"""

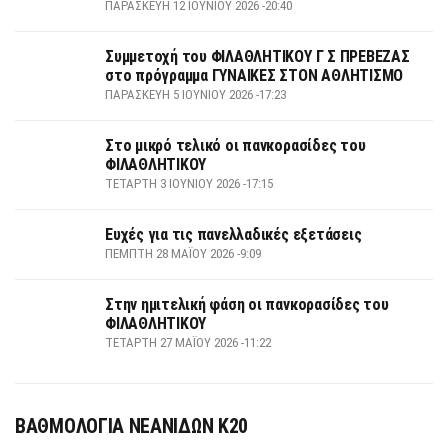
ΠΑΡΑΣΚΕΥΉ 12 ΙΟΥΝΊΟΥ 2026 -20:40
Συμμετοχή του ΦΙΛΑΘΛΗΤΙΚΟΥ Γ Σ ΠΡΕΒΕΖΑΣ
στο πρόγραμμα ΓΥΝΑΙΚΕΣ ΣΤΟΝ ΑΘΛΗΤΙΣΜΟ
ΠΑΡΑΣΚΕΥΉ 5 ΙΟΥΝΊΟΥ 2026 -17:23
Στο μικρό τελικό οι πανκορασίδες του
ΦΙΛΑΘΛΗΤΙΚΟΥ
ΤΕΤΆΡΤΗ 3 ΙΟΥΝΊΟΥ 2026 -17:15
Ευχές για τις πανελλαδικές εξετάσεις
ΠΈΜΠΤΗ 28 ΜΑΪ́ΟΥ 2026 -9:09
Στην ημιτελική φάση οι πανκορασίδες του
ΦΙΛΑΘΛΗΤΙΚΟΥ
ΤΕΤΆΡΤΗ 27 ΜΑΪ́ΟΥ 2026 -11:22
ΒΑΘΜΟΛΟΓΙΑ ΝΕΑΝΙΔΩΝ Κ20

"""
"""

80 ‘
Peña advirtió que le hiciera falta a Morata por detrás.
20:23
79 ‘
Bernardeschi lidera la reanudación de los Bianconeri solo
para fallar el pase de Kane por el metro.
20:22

"""
"""

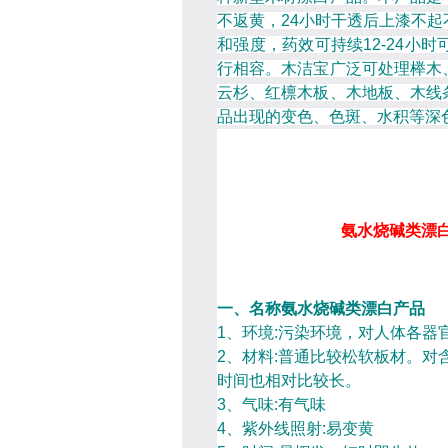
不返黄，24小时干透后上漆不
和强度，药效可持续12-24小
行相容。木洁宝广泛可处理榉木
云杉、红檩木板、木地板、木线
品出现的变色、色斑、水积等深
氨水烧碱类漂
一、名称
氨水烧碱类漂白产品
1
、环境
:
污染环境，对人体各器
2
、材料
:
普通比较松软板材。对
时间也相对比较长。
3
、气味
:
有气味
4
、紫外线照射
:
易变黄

"""

» **Work instruction**: Return the lines of the records that include the string "πανκορασίδες".

» **Solution to the exercise**:
Στο μικρό τελικό οι πανκορασίδες του
Στην ημιτελική φάση οι πανκορασίδες του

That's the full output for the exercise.